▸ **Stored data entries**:
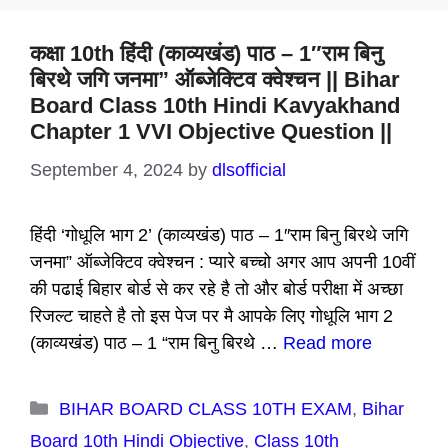
कक्षा 10th हिंदी (काव्यखंड) पाठ – 1″राम बिनु
बिरथे जगि जनमा” ऑब्जेक्टिव क्वेश्चन || Bihar
Board Class 10th Hindi Kavyakhand
Chapter 1 VVI Objective Question ||
September 4, 2024
by
dlsofficial
हिंदी ‘गोधूलि भाग 2’ (काव्यखंड) पाठ – 1″राम बिनु बिरथे जगि
जनमा” ऑब्जेक्टिव क्वेश्चन : प्यारे बच्चो अगर आप अपनी 10वीं
की पढाई बिहार बोर्ड से कर रहे है तो और बोर्ड परीक्षा में अच्छा
रिजल्ट चाहते है तो इस पेज पर मै आपके लिए गोधूलि भाग 2
(काव्यखंड) पाठ – 1 “राम बिनु बिरथे …
Read more
Categories
BIHAR BOARD CLASS 10TH EXAM
,
Bihar
Board 10th Hindi Objective
,
Class 10th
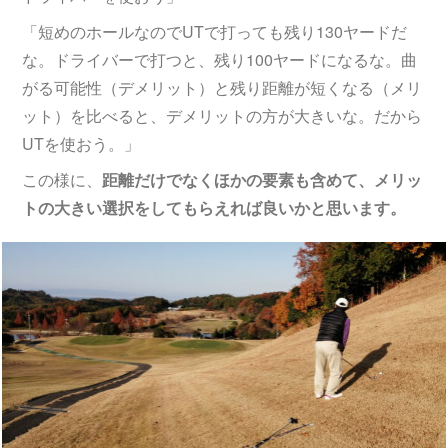
「短めのホールなのでUTで打っても残り130ヤードだ
な。ドライバーで打つと、残り100ヤードになるな。曲
がる可能性（デメリット）と残り距離が短くなる（メリ
ット）を比べると、デメリットの方が大きいな。だから
UTを使おう。」
この様に、
距離だけでなくほかの要素も含めて、メリッ
トの大きい選択をしてもらえれば良いかと思います。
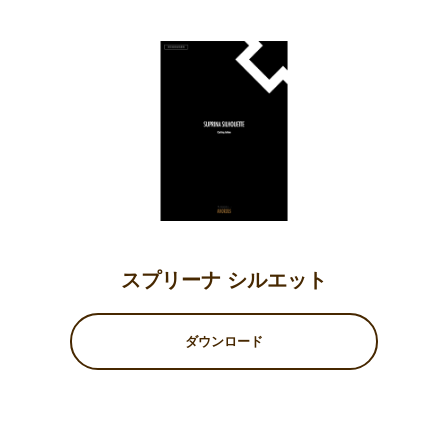
スプリーナ シルエット
ダウンロード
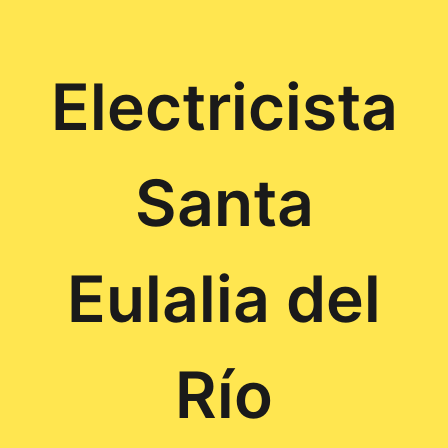
Electricista
Santa
Eulalia del
Río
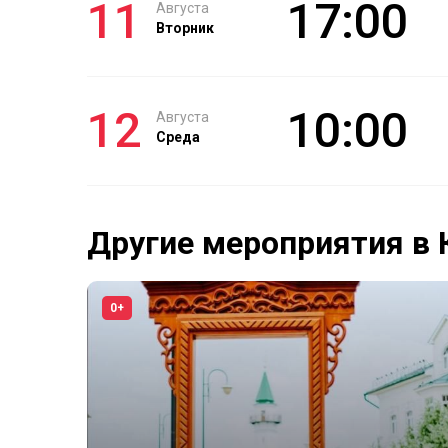
11
17:00
Августа
Вторник
12
10:00
Августа
Среда
Другие мероприятия в 
0+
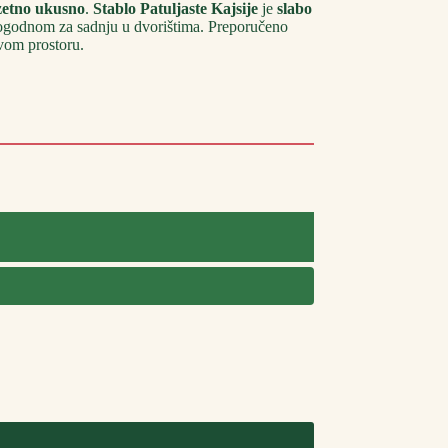
zetno ukusno
.
Stablo Patuljaste Kajsije
je
slabo
 pogodnom za sadnju u dvorištima. Preporučeno
svom prostoru.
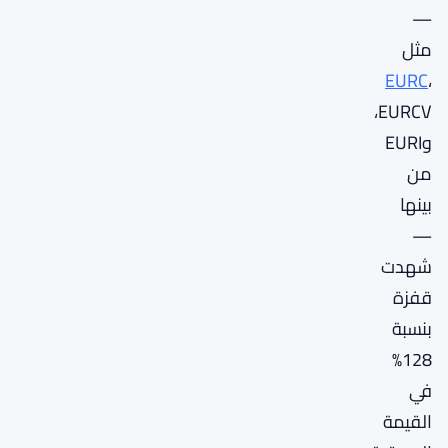
—
مثل
EURC
،
EURCV،
وEURI
من
بينها
—
شهدت
قفزة
بنسبة
128%
في
القيمة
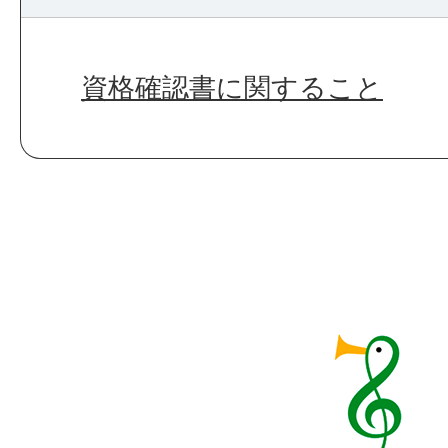
資格確認書に関すること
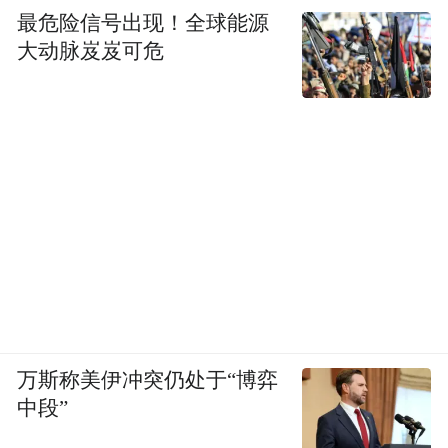
最危险信号出现！全球能源
大动脉岌岌可危
万斯称美伊冲突仍处于“博弈
中段”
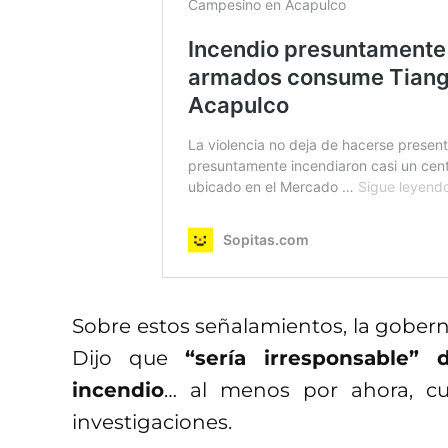
Sobre estos señalamientos, la gobern
Dijo que
“sería irresponsable” 
incendio
… al menos por ahora, c
investigaciones.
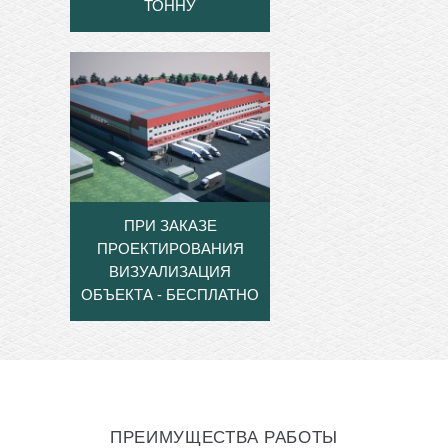
ТОННУ
ПРИ ЗАКАЗЕ
ПРОЕКТИРОВАНИЯ
ВИЗУАЛИЗАЦИЯ
ОБЪЕКТА - БЕСПЛАТНО
ПРЕИМУЩЕСТВА РАБОТЫ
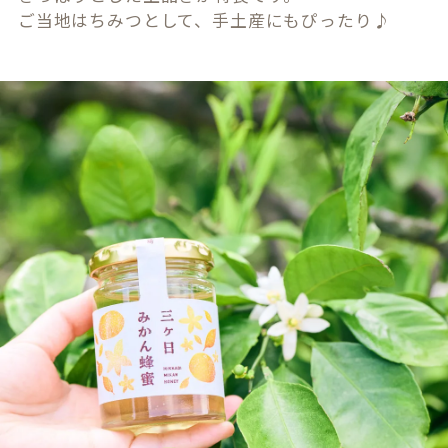
ご当地はちみつとして、手土産にもぴったり♪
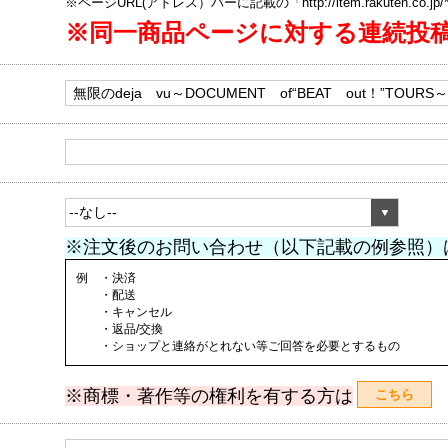
※ページURL(アドレス）バーに記載の「http://item.rakuten.co.
※同一商品ページに対する連続投
※注文後のお問い合わせ（以下記載の例参照）
例 ・決済
・配送
・キャンセル
・返品/交換
・ショップと連絡がとれない等ご回答を必要とするもの
※商標・著作等の権利を有する方は
こちら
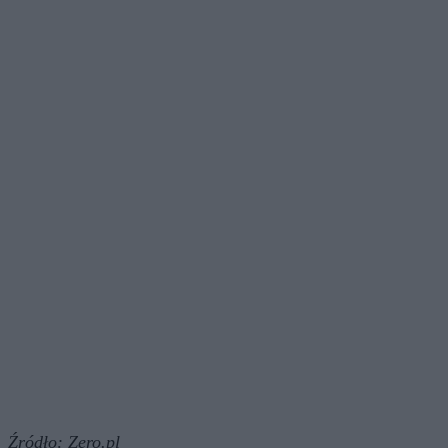
Źródło:
Zero.pl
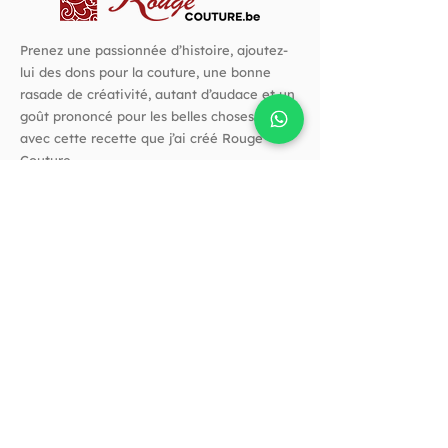
Prenez une passionnée d’histoire, ajoutez-
lui des dons pour la couture, une bonne
rasade de créativité, autant d’audace et un
goût prononcé pour les belles choses. C’est
avec cette recette que j’ai créé Rouge
Couture.
Suivez-nous !
Horaires
Horaires d'ouverture :
Vendredi de 10h à 14h​
Et quand vous voulez
Sur rendez-vous par téléphone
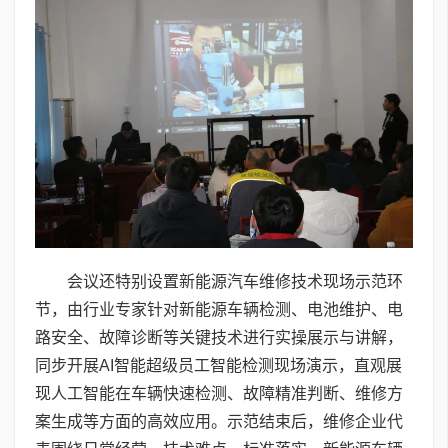
会议还特别设置新能源汽车维修技术现场示范环
节，由行业专家针对新能源车辆检测、电池维护、电
路安全、故障诊断等关键技术进行实操展示与讲解，
同步开展AI智能超级员工智能检测现场演示，直观展
现人工智能在车辆快速检测、故障精准判断、维修方
案生成等方面的高效应用。示范结束后，维修企业代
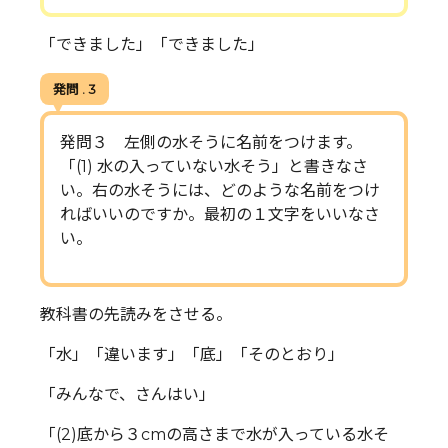
「できました」「できました」
発問 . 3
発問３ 左側の水そうに名前をつけます。
「(1) 水の入っていない水そう」と書きなさ
い。右の水そうには、どのような名前をつけ
ればいいのですか。最初の１文字をいいなさ
い。
教科書の先読みをさせる。
「水」「違います」「底」「そのとおり」
「みんなで、さんはい」
「(2)底から３cmの高さまで水が入っている水そ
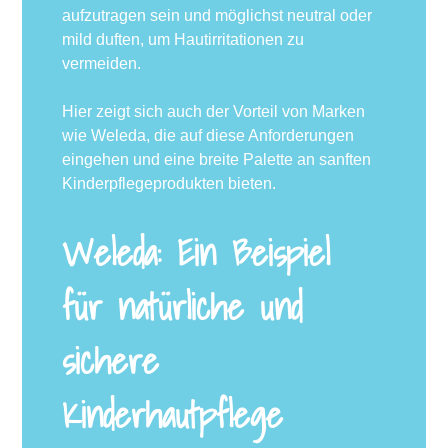
aufzutragen sein und möglichst neutral oder
mild duften, um Hautirritationen zu
vermeiden.
Hier zeigt sich auch der Vorteil von Marken
wie Weleda, die auf diese Anforderungen
eingehen und eine breite Palette an sanften
Kinderpflegeprodukten bieten.
Weleda: Ein Beispiel
für natürliche und
sichere
Kinderhautpflege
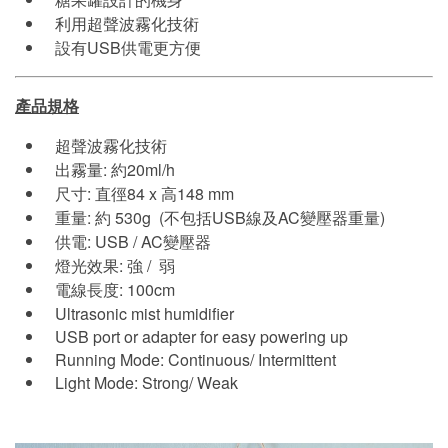
利用超聲波霧化技術
設有USB供電更方便
產品規格
超聲波霧化技術
出霧量: 約20ml/h
尺寸: 直徑84 x 高148 mm
重量: 約 530g (不包括USB線及AC變壓器重量)
供電: USB / AC變壓器
燈光效果: 強 / 弱
電線長度: 100cm
Ultrasonic mist humidifier
USB port or adapter for easy powering up
Running Mode: Continuous/ Intermittent
Light Mode: Strong/ Weak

▸ **EXERCISE DIRECTIONS**: Every record, from top to bottom, gets written out exactly; no picture goes into the copy.

▸ **THE ANSWER**:
कक्षा 10th हिंदी (काव्यखंड) पाठ – 1″राम बिनु
बिरथे जगि जनमा” ऑब्जेक्टिव क्वेश्चन || Bihar
Board Class 10th Hindi Kavyakhand
Chapter 1 VVI Objective Question ||
September 4, 2024
by
dlsofficial
हिंदी ‘गोधूलि भाग 2’ (काव्यखंड) पाठ – 1″राम बिनु बिरथे जगि
जनमा” ऑब्जेक्टिव क्वेश्चन : प्यारे बच्चो अगर आप अपनी 10वीं
की पढाई बिहार बोर्ड से कर रहे है तो और बोर्ड परीक्षा में अच्छा
रिजल्ट चाहते है तो इस पेज पर मै आपके लिए गोधूलि भाग 2
(काव्यखंड) पाठ – 1 “राम बिनु बिरथे …
Read more
Categories
BIHAR BOARD CLASS 10TH EXAM
,
Bihar
Board 10th Hindi Objective
,
Class 10th
「短めのホールなのでUTで打っても残り130ヤードだ
な。ドライバーで打つと、残り100ヤードになるな。曲
がる可能性（デメリット）と残り距離が短くなる（メリ
ット）を比べると、デメリットの方が大きいな。だから
UTを使おう。」
この様に、
距離だけでなくほかの要素も含めて、メリッ
トの大きい選択をしてもらえれば良いかと思います。
スプリーナ シルエット
ダウンロード
Electricista
Santa
Eulalia del
Río
11
17:00
Августа
Вторник
12
10:00
Августа
Среда
Другие мероприятия в 
0+
zetno ukusno
.
Stablo Patuljaste Kajsije
je
slabo
 pogodnom za sadnju u dvorištima. Preporučeno
svom prostoru.
—
مثل
EURC
،
EURCV،
وEURI
من
بينها
—
شهدت
قفزة
بنسبة
128%
في
القيمة
資格確認書に関すること
最危险信号出现！全球能源
大动脉岌岌可危
万斯称美伊冲突仍处于“博弈
中段”
Sobre estos señalamientos, la gobern
Dijo que
“sería irresponsable” 
incendio
… al menos por ahora, c
investigaciones.
ТОННУ
ПРИ ЗАКАЗЕ
ПРОЕКТИРОВАНИЯ
ВИЗУАЛИЗАЦИЯ
ОБЪЕКТА - БЕСПЛАТНО
ПРЕИМУЩЕСТВА РАБОТЫ
ご当地はちみつとして、手土産にもぴったり♪
※ページURL(アドレス）バーに記載の「http://item.rakuten.co.
※同一商品ページに対する連続投
※注文後のお問い合わせ（以下記載の例参照）
例 ・決済
・配送
・キャンセル
・返品/交換
・ショップと連絡がとれない等ご回答を必要とするもの
※商標・著作等の権利を有する方は
こちら
Źródło:
Zero.pl
Prenez une passionnée d’histoire, ajoutez-
lui des dons pour la couture, une bonne
rasade de créativité, autant d’audace et un
goût prononcé pour les belles choses. C’est
avec cette recette que j’ai créé Rouge
Couture.
Suivez-nous !
Horaires
Horaires d'ouverture :
Vendredi de 10h à 14h​
Et quand vous voulez
Sur rendez-vous par téléphone
会议还特别设置新能源汽车维修技术现场示范环
节，由行业专家针对新能源车辆检测、电池维护、电
路安全、故障诊断等关键技术进行实操展示与讲解，
同步开展AI智能超级员工智能检测现场演示，直观展
现人工智能在车辆快速检测、故障精准判断、维修方
案生成等方面的高效应用。示范结束后，维修企业代
「できました」「できました」
発問 . 3
発問３ 左側の水そうに名前をつけます。
「(1) 水の入っていない水そう」と書きなさ
い。右の水そうには、どのような名前をつけ
ればいいのですか。最初の１文字をいいなさ
い。
教科書の先読みをさせる。
「水」「違います」「底」「そのとおり」
「みんなで、さんはい」
「(2)底から３cmの高さまで水が入っている水そ
aufzutragen sein und möglichst neutral oder
mild duften, um Hautirritationen zu
vermeiden.
Hier zeigt sich auch der Vorteil von Marken
wie Weleda, die auf diese Anforderungen
eingehen und eine breite Palette an sanften
Kinderpflegeprodukten bieten.
Weleda: Ein Beispiel
für natürliche und
sichere
Kinderhautpflege
利用超聲波霧化技術
設有USB供電更方便
產品規格
超聲波霧化技術
出霧量: 約20ml/h
尺寸: 直徑84 x 高148 mm
重量: 約 530g (不包括USB線及AC變壓器重量)
供電: USB / AC變壓器
燈光效果: 強 / 弱
電線長度: 100cm
Ultrasonic mist humidifier
USB port or adapter for easy powering up
Running Mode: Continuous/ Intermittent
Light Mode: Strong/ Weak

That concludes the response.